Source records:
· · · ·

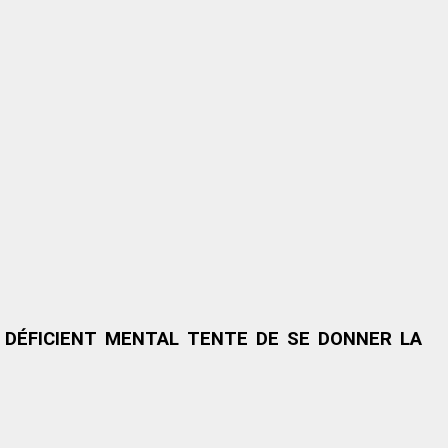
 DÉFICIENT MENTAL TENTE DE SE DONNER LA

· · · ·

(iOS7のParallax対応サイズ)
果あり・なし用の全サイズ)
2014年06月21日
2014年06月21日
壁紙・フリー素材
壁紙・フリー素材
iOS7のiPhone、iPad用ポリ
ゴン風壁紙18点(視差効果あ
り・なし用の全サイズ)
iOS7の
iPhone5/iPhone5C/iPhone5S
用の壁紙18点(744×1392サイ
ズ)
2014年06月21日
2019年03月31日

· · · ·

Everything from the line with "果あり・なし用の全サイズ)" through the line with "2019年03月31日" should be written out exactly as it appears above, end lines included, and nothing outside that range.

果あり・なし用の全サイズ)
2014年06月21日
2014年06月21日
壁紙・フリー素材
壁紙・フリー素材
iOS7のiPhone、iPad用ポリ
ゴン風壁紙18点(視差効果あ
り・なし用の全サイズ)
iOS7の
iPhone5/iPhone5C/iPhone5S
用の壁紙18点(744×1392サイ
ズ)
2014年06月21日
2019年03月31日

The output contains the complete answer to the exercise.